Many people like airpots because coffee is dispensed into the cup without needing to pick up a pot full of hot coffee possibly dropping it or spilling it. On the other hand, some people dislike airpots as they don’t have sight gauges to let you know how much coffee is left in them at a glance. Others don’t like thermally insulated dispensers like airpots and thermal servers because the coffee cools off over time even though a good quality airpot will keep coffee hot for several hours. But because the airpots themselves are a lot cheaper than the thermal servers and satellites used in other high volume solutions an airpot coffee brewer is the most economical step up to higher volume brewing.
Every day, people just like you are learning that the coffee maker you use makes a difference in how your coffee tastes. We love Bunn because they have been making high quality coffee brewers for a long time.
There are two major Bunn home coffee brewer lines – the Velocity Brew and the Phase Brew.
The Velocity Brew models have a water tank that keeps water hot and ready to brew like your home water heater. So they can brew a pot of coffee in 3 – 4 minutes. They brew a 10-cup pot. Within this line you have glass carafe models with a warmer plate (GR / BX /NH models) and thermal carafe models without a warmer (BT / ST models). Other than that, the differences are all styling. So choose by looks.

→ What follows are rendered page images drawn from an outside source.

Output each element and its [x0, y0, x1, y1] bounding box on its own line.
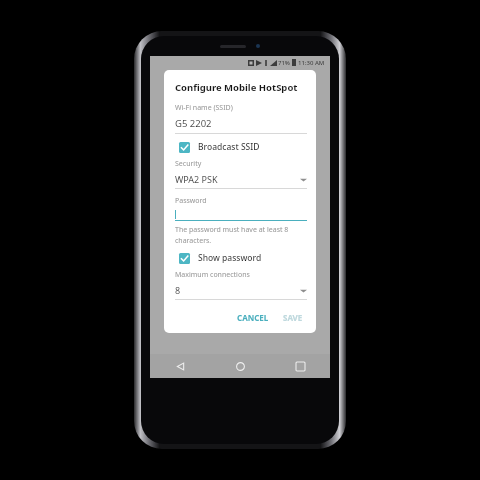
staticText: SAVE [283, 312, 303, 323]
staticText: 8 [175, 284, 181, 296]
button[interactable]: Broadcast SSID [175, 141, 307, 153]
staticText: 11:30 AM [298, 59, 325, 67]
staticText: WPA2 PSK [175, 173, 218, 185]
button[interactable]: Show password [175, 252, 307, 264]
staticText: CANCEL [237, 312, 269, 323]
button[interactable]: CANCEL [233, 309, 273, 326]
staticText: Security [175, 159, 202, 169]
staticText: Maximum connections [175, 270, 250, 280]
staticText: The password must have at least 8 charac… [175, 225, 289, 245]
button[interactable]: Back [150, 354, 210, 378]
button[interactable]: Recents [270, 354, 330, 378]
staticText: Broadcast SSID [198, 141, 260, 153]
button[interactable]: SAVE [279, 309, 307, 326]
button[interactable]: WPA2 PSK [175, 173, 307, 185]
staticText: Configure Mobile HotSpot [175, 81, 298, 94]
button[interactable]: Home [210, 354, 270, 378]
staticText: 71% [278, 59, 290, 67]
staticText: G5 2202 [175, 117, 212, 130]
staticText: Wi-Fi name (SSID) [175, 103, 233, 113]
staticText: Password [175, 196, 207, 206]
button[interactable]: 8 [175, 284, 307, 296]
staticText: Show password [198, 252, 262, 264]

The Phase Brew models (note: these models have been discontinued - the new Heat N' Brew is similar) don’t have a tank to keep the water heated, just a tank big enough for one pot of coffee that is heated when you start brewing. They take longer to brew because they need to heat the water prior to brewing so they take about 10 minutes to brew a pot of coffee. They also use less energy because they aren’t keeping a tank of water hot all the time. But they only brew an 8 cup pot of coffee. They also take up less space on the counter top because they don’t have the big tank. I personally love the styling of the Phase brew models. They come in either a glass carafe with a warmer (HG) and thermal carafe without a warmer (HT).
Bunn Phase Brew HG
Bunn Phase Brew HT
Bunn also makes a couple of single cup type home coffee brewers. The My
Cafe can use K-Cups, ground coffee, soft pods, or dispense hot water –
probably the most versatile single cup brewer on the market. If you are
a real coffee aficionado the Trifecta is a sort of automated French
press that has lots of settings to allow you to customize your brew.
What is a coffee pod?
Coffee pods are pre-measured for single-cup brewing, which means no grinding, no measuring and no mess. One pod makes one perfect cup of coffee. Single-cup brewing was developed as a solution to varying coffee tastes in the office environment. Coffee pods evolved from single-cup brewing systems that have been used in Europe for the past 30 years.
Why coffee pods?
Coffee pod brewing gives you the convenience of making just one cup or many different types of coffee for other members of your home. If mom only drinks decaffeinated coffee and dad likes his fully leaded and extra dark, having a pod brewer solves the problem. And the coffee pods come in so many flavors and types of coffee now that it’s like having a personal barista on your kitchen counter.
The best part about using pods is that the pods have no plastic or aluminum foil to put in the trash. Coffee grounds, filters and the coffee pods used by the Bunn My Café Brewers are 100% biodegradable. Composting used coffee grounds and pods is a great way to return valuable nutrients to garden soil. And you don’t need to worry about chemicals released from heated plastic containers that other single cup systems use.
And unlike other single cup systems, like K-Cups, pods come in different sizes so you can brew a cup of tea or coffee from 4 ounces to 12 ounces or brew a stronger gourmet cup of coffee. That means pods allow more personalization of your beverage choice than other single cup systems. Even with coffee, you can’t please all the people all of the time but with coffee pod brewers you can. And the pods aren’t limited to coffee only, they also come with tea.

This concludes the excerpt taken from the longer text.